Notre histoire

 

Nous nous étions embarqués pour ce dangereux voyage le coeur gaillard, l'esprit insouciant : certes le pari était risqué mais il en fallait plus pour nous décourager.

Le voyage, bien qu'éprouvant (pour en oublier la difficulté, nous nous amusions à fredonner quelques chansons de notre composition pendant le vol), fut un véritable succès : la correspondance que nous transportions fut livrée en temps et en heure. Mais notre enthousiasme fut rapidement refroidi lorsque le Directeur de la Compagnie nous apprit que ce que nous venions d'effectuer, un autre l'avait déjà fait avant nous, un aviateur vaguement poète qui faisait bien rire les gens de la Compagnie, un écervelé qui consigna dans un roman à succès de 1931 l'aventure de son propre vol.

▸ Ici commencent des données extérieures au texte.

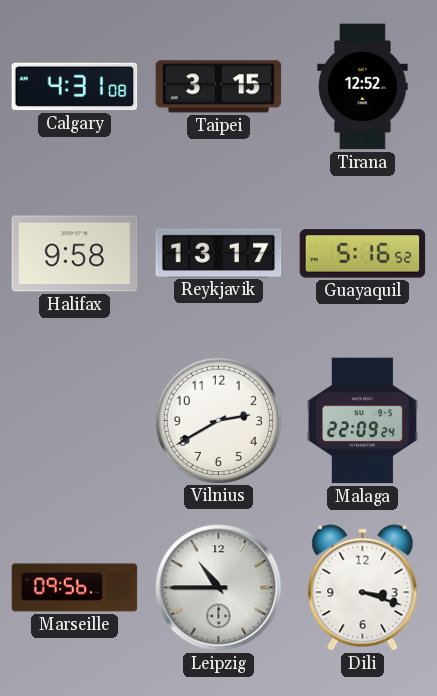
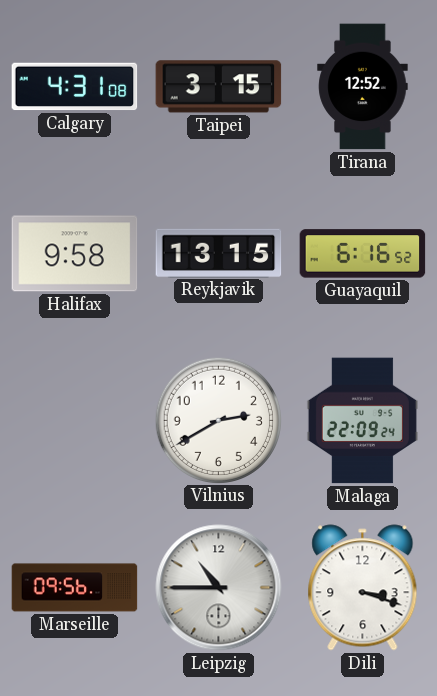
Reykjavik: 13:17 -> 13:15
Guayaquil: 5:16 -> 6:16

Nous contactâmes rapidement l'écrivain, qui nous fit parvenir une réponse (dûment estampillée du bureau de Saint-Pierre) dans laquelle il voulut bien se remémorer les temps forts de son expédition. Il nous confia notamment que cette traversée lui avait paru interminable et qu'il avait attendu avec impatience de remettre le pied sur la terre ferme pour se délecter à nouveau des plaisantes ritournelles d'Yvette Guilbert ou du fringant Maurice Chevalier. Il nous dit encore que de son poste d'observation privilégié, il avait pu apprécier avec quelle maestria nous poussions la chansonnette; il affirma que nos mélodies avaient déjà séduit le Petit Prince, à qui il lui arrivait souvent de dessiner des moutons, aujourd'hui qu'il était aussi désoeuvré que lui dans les étoiles.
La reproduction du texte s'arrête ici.